Apesar dos meus esforços ela é o que é, ainda bem que não mexe com drogas. –
Minha prima Roseli, concentrou em si mesma todo o temperamento forte da
família, aquela mistura de sangue índio com nordestino, com o pior da estirpe
europeia, então chamava encrenca por onde quer que passasse. – E tem a praga do
seu pai né Tato? Aí a Nhanhã se preocupa mais ainda, mas vou te falar uma
coisa, tu é um santo por aguentar sua mãe, que porre.—E soltou uma sonora
gargalhada.
Elas
nunca se deram muito bem, minha mãe a mais velha da família de cinco irmãos e
minha tia a caçula, minha mãe sempre via minha tia como a “mimada da casa”, com
privilégios que ela não tinha e por outro lado as piores coisas e tarefas da
família e da casa eram delegadas `a minha mãe.
-- E você meu querido, com seu
padrasto, como está? Figurassa o Cidão não e’? – Olhou para mim, percebi a
curiosidade extrema nesse seu olhar.
-- Tia, ele é boa pessoa, fuma e
ronca demais, cheira muito a cigarro, mas é boa pessoa.
-- Ah Tato, isso um bom banho
resolve, agora tem que prestar atenção, se cuida bem de sua mãe, se ajuda em
casa, se dá bom exemplo. -- Lembrei na hora das enrascadas que eu vivia me
metendo e de como ele, o Cidão com toda a sua paciência resolvia todos os meus
imbróglios, muito mais tarde fui perceber que na vida a gente precisa de bons
exemplos, sermões e pregações até ajudam, mas nada como uma postura exemplar,
lembrei também que o Cidão era de poucas palavras, mas era o melhor em qualquer
situação e nos defendia com unhas e dentes.
-- Tia? – o Cidão me deu um par de
abotoaduras de aniversário, coisa de velho, jamais vou usar isso, mas vou
guardar – Sorri um sorriso sem graça.
-- Lá vem você com essa história de
velho Tato, velho está na cabeça querido, quer brigar? – Ergueu os dois punhos
imitando um boxeador e olhou rindo para mim.
Ela gostava do Queen, Chico Buarque,
de umas cervejas, do cigarrinho infalível pendurado no canto de sua boca,
gostava de rir de tudo e de todos e certo dia ela se foi, se foi mais jovem do
que nunca, rindo como sempre.
Quando certo dia, liguei para um
amigo e ele estava chorando com quase setenta anos porque havia perdido o seu
amor, lembrei muito de minha tia e concluí mais uma vez que a vida está ai e
temos que vive-la e da melhor forma e da maneira mais alegre.
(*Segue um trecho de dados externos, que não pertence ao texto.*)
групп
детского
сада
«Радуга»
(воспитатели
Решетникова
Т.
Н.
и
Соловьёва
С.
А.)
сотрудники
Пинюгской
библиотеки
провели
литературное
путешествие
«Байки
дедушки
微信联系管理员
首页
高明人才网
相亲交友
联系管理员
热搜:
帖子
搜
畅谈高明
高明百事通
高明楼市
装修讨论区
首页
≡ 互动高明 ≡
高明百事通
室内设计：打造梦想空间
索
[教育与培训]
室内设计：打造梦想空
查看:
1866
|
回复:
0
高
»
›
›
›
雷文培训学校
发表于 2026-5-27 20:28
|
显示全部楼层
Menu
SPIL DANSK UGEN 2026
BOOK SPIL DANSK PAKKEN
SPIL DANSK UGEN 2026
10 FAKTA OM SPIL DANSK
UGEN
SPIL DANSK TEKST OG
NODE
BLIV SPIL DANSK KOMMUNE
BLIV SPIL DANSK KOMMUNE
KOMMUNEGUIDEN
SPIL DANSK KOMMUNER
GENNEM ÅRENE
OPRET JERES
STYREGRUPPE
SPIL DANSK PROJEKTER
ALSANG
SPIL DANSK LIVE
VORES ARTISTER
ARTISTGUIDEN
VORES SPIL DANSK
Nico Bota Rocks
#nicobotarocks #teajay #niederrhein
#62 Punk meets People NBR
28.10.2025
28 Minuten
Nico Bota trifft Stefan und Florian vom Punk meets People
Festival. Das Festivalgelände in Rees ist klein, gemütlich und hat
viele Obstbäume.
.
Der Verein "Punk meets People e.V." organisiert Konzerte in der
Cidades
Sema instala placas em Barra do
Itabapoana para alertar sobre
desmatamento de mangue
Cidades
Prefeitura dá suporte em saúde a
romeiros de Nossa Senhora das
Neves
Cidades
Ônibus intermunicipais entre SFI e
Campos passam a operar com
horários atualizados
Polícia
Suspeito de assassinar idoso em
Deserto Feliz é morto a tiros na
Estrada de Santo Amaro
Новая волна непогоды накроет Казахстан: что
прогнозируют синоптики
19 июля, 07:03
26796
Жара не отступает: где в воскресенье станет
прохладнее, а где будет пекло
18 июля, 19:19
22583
Como disse certo
mestre uma vez, “esquecemos de brincar”, eu acrescentaria que “nos preocupamos
muito em chegar, mas esquecemos de curtir e aprender com a jornada e cada
detalhe pode ser visto de tantas formas e uma delas pode ser com alegria e com gratidão.
Minha
tia segue, acho que feliz, sorridente e em paz. Ah! seu nome era Leocides, horrível
não é? Mas na família era a alegre Tia Pequena.